The Texas Higher Education Coordinating Board approved a proposal for a new football stadium at the University of North Texas that is expected to be completed for the 2011 season…

“If you look at America’s great universities, you’ll see that they all have the three A’s in common: great academics, great arts and great athletics,” said UNT president Gretchen M. Bataille in a release.

October 30th, 2009
There’s lots of chatter about out of control salaries for university coaches lately…

… what with that Knight Commission report and all… But UD thinks it’s time to ground the discussion in actual ongoing cases. The case method, if you will.

Let’s begin with this question: Does Mike Locksley, University of New Mexico football coach, make too much?

Well, before we reveal his salary, let’s consider what he’s contributed to UNM so far this year.

1.) The team’s record: 0 – 6. He’s in his first year, and has lost every game he has coached.
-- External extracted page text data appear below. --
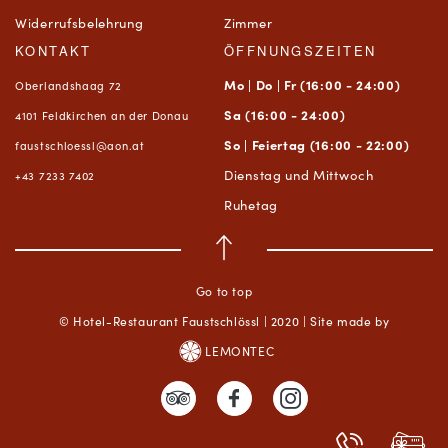
Widerrufsbelehrung
Zimmer
KONTAKT
ÖFFNUNGSZEITEN
Mo | Do | Fr (16:00 - 24:00)
Oberlandshaag 72
Sa (16:00 - 24:00)
4101 Feldkirchen an der Donau
So | Feiertag (16:00 - 22:00)
faustschloessl@aon.at
Dienstag und Mittwoch
+43 7233 7402
Ruhetag
Go to top
© Hotel-Restaurant Faustschlössl | 2020 | Site made by
LEMONTEC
2.) He has an EEOC complaint against him for firing an administrative assistant because, he told her, he wanted a younger woman to “entice recruits.”

3.) He has a history of violent behavior, and has most recently beaten up one of his assistant coaches.

So… what seems a reasonable salary for this man?

Did you say $750,000 a year?

Bingo.

*****************

It’s impossible to put a price tag on the pride students and faculty must feel to be part of the UNM community.

October 30th, 2009
Following the French Model…

… Austrian university students are striking to make sure that their higher education system remains lurid and open to all.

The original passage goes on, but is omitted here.